Was bedeutet das für Absurd Ventures?
Das Studio, das Houser und Lazlow nach ihrem Weggang von Rockstar gründeten, arbeitet an mehreren Projekten. Details sind rar, doch die Panel-Diskussion legt nahe: Auch künftige Titel werden auf maximale Spielerfreiheit setzen. Die Rede war zudem von „interconnected multimedia universes“. Das deutet auf eine Verzahnung von Spielen, Filmen und Serien hin, ähnlich dem, was Rockstar mit GTA Online oder RDR2 andeutete, aber nun unabhängig und ohne Publisher-Zwang. Houser sagte im Panel, dass „Narrative nicht an eine Plattform gebunden sein müssen“. Denkbar ist ein Universum, das ein Spiel, eine Animationsserie und einen Podcast umfasst, ohne dass eine Chronologie vorgeschrieben ist. Erste Hinweise: Absurd Ventures hat 2023 einen Kurzfilm namens American Caper veröffentlicht, der als Tonstudie für das Studio dient. Ein konkretes Spiel wurde noch nicht gezeigt.

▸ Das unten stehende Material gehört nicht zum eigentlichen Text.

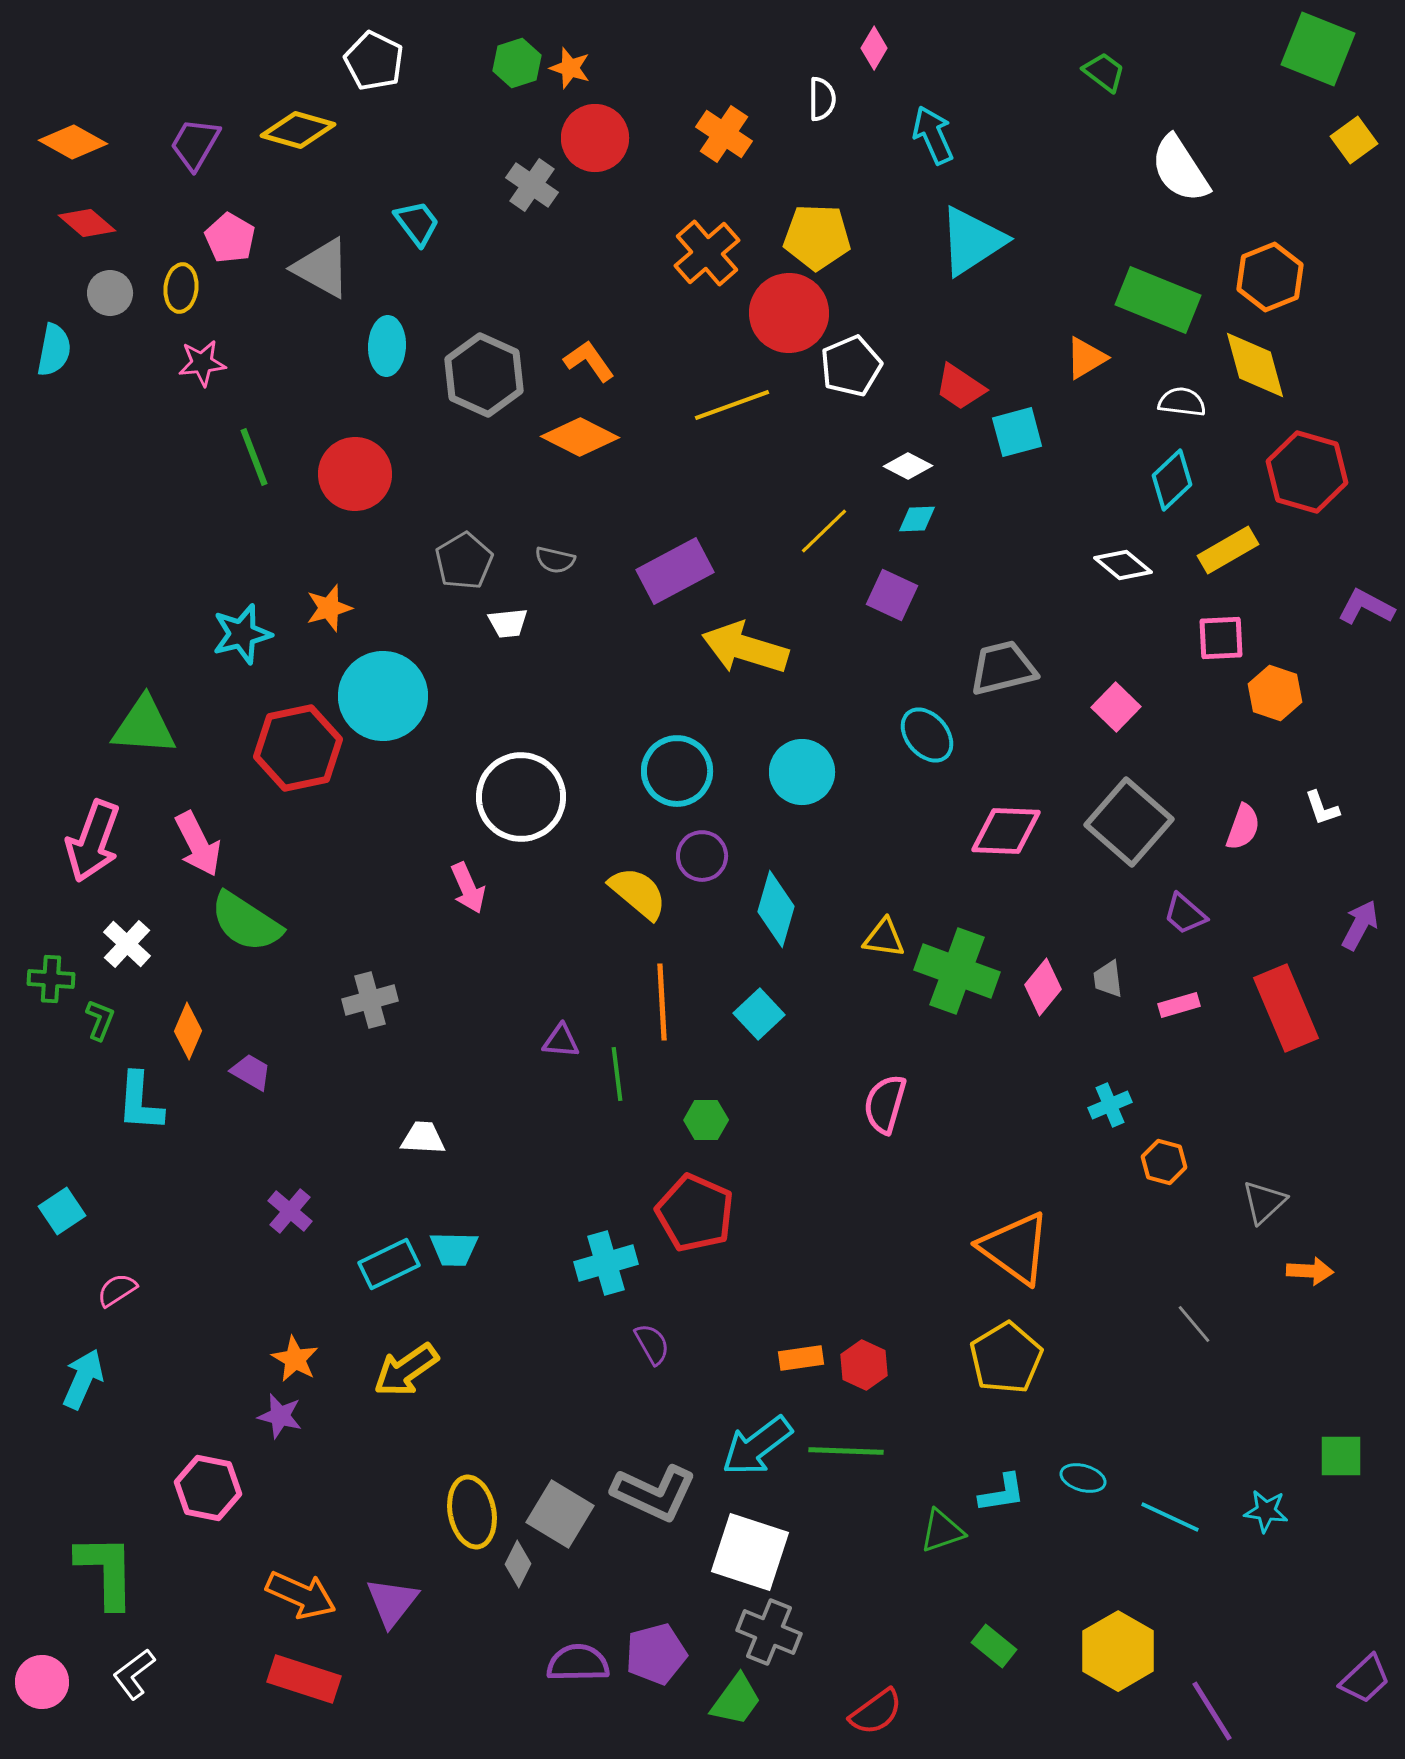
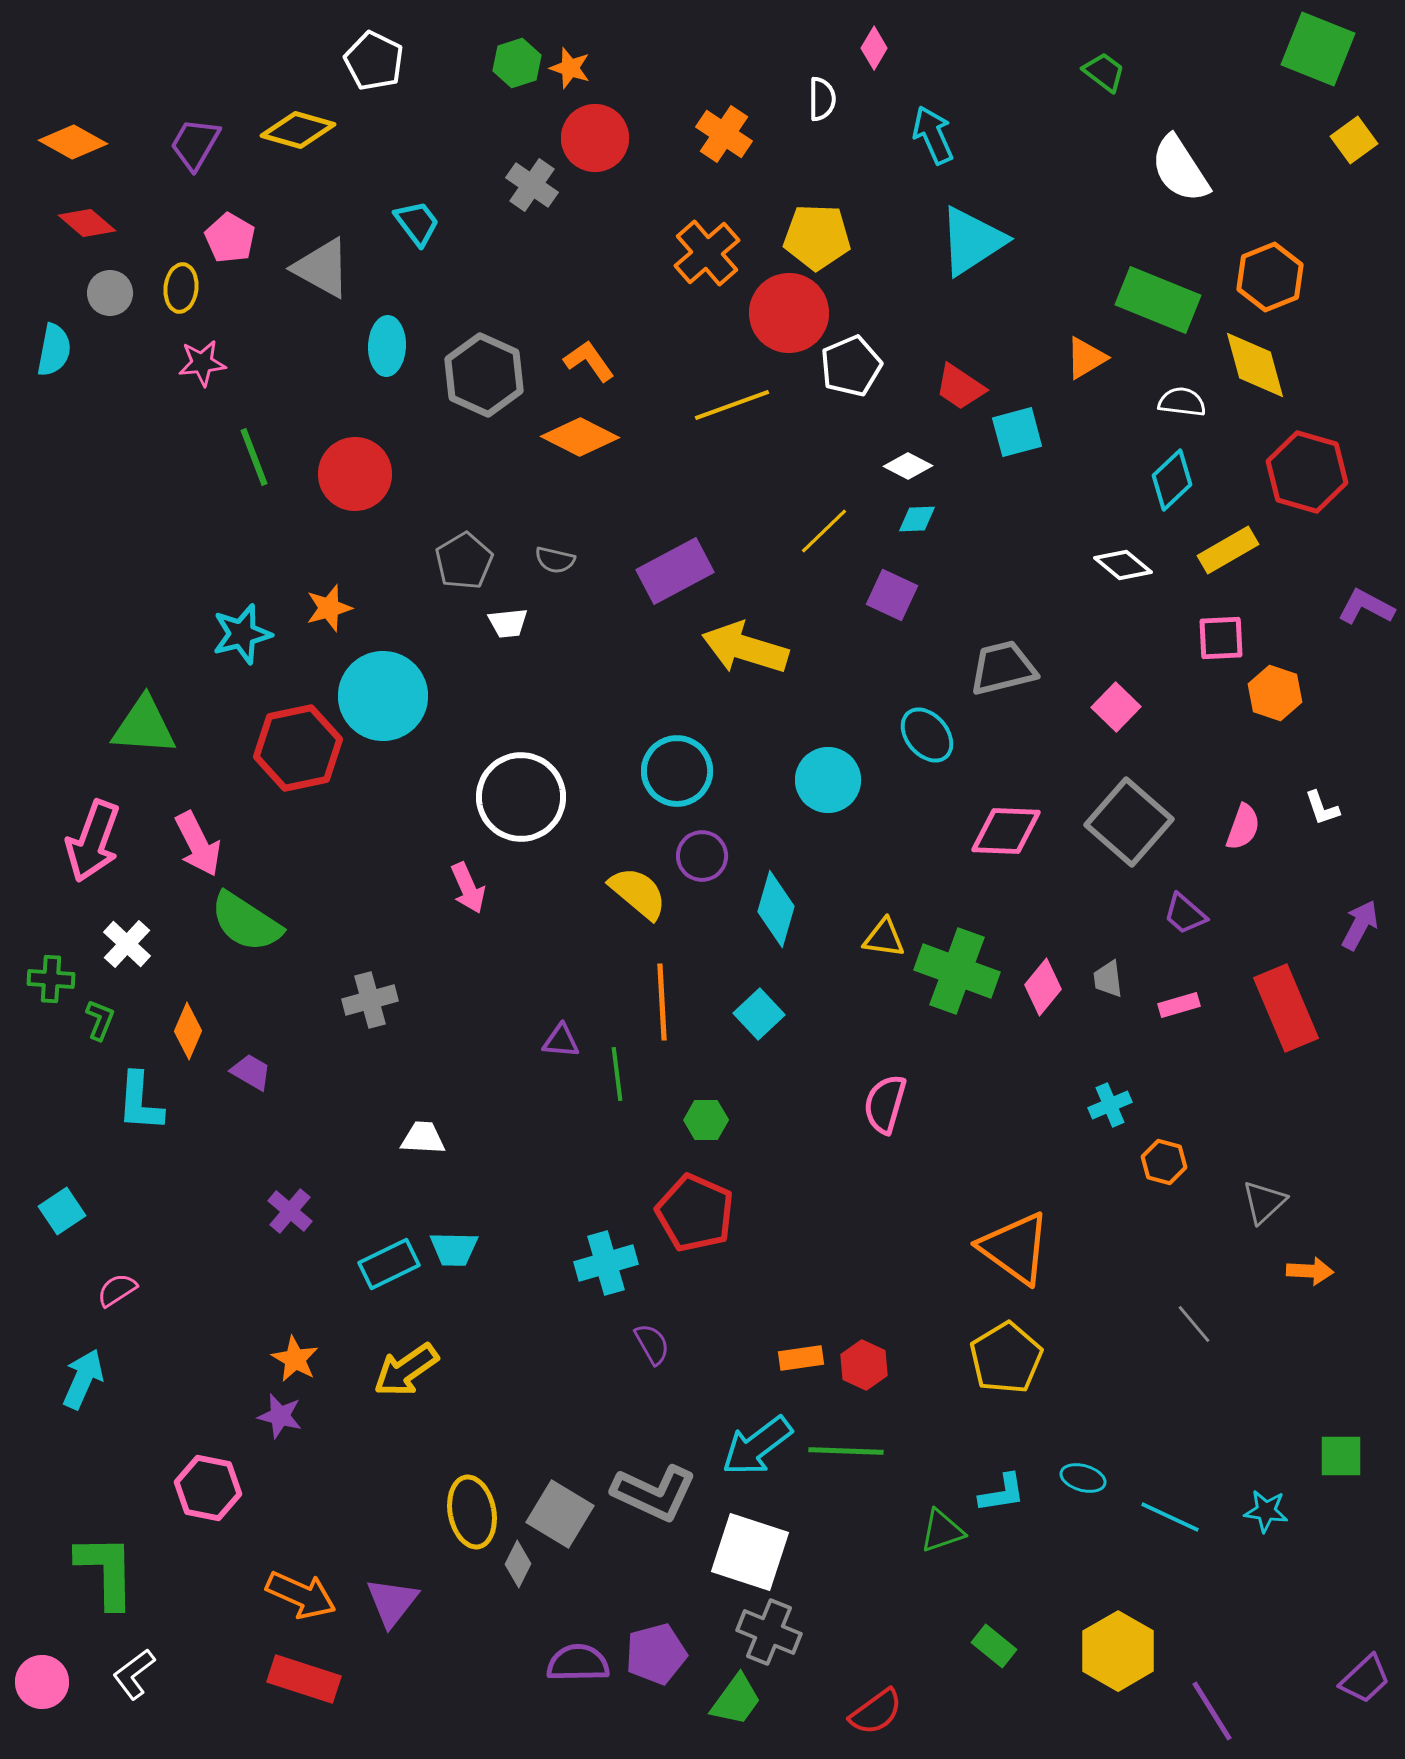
cyan circle at (802, 772): moved 26 px right, 8 px down
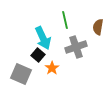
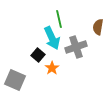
green line: moved 6 px left, 1 px up
cyan arrow: moved 9 px right
gray square: moved 6 px left, 6 px down
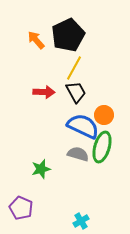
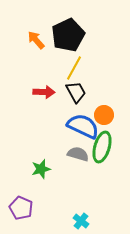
cyan cross: rotated 21 degrees counterclockwise
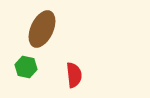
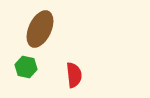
brown ellipse: moved 2 px left
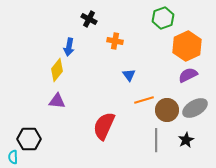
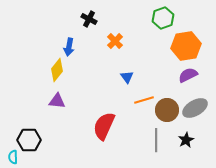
orange cross: rotated 35 degrees clockwise
orange hexagon: moved 1 px left; rotated 16 degrees clockwise
blue triangle: moved 2 px left, 2 px down
black hexagon: moved 1 px down
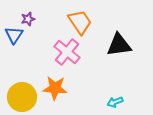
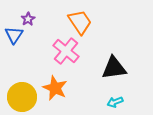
purple star: rotated 16 degrees counterclockwise
black triangle: moved 5 px left, 23 px down
pink cross: moved 1 px left, 1 px up
orange star: rotated 20 degrees clockwise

Branchenkontext: Sandbox-Freiheit im Wandel
Die Diskussion um offene Welten ist nicht neu. Während Elden Ring (2022) mit minimalistischer Führung und versteckten Inhalten erfolgreich war, setzen Farcry 6 oder Watch Dogs Legion weiterhin auf Missionsgeber und Radiussymbole. Housers Plädoyer richtet sich gegen die „tick-the-box“-Mechanik vieler AAA-Titel. Independent-Studios wie Hello Games (No Man‘s Sky) oder Mojang (Minecraft) leben genau von dieser Freiheit. Absurd Ventures tritt mit einem großen Budget an, aber ohne den Druck eines Konzerns wie Take-Two Interactive. Die Frage ist, ob ein Studio, das jahrelang für lineare Episoden (GTA-Missionen) berühmt war, wirklich ein radikal offenes Spieldesign liefern kann, oder ob am Ende doch ein narrativer Unterbau die Freiheit einschränkt. Houser selbst räumte ein: „Es ist schwer, beides perfekt zu machen: eine gute Geschichte und eine Welt, die alles erlaubt.“ Sein Panel war kein Versprechen, sondern eine Einladung.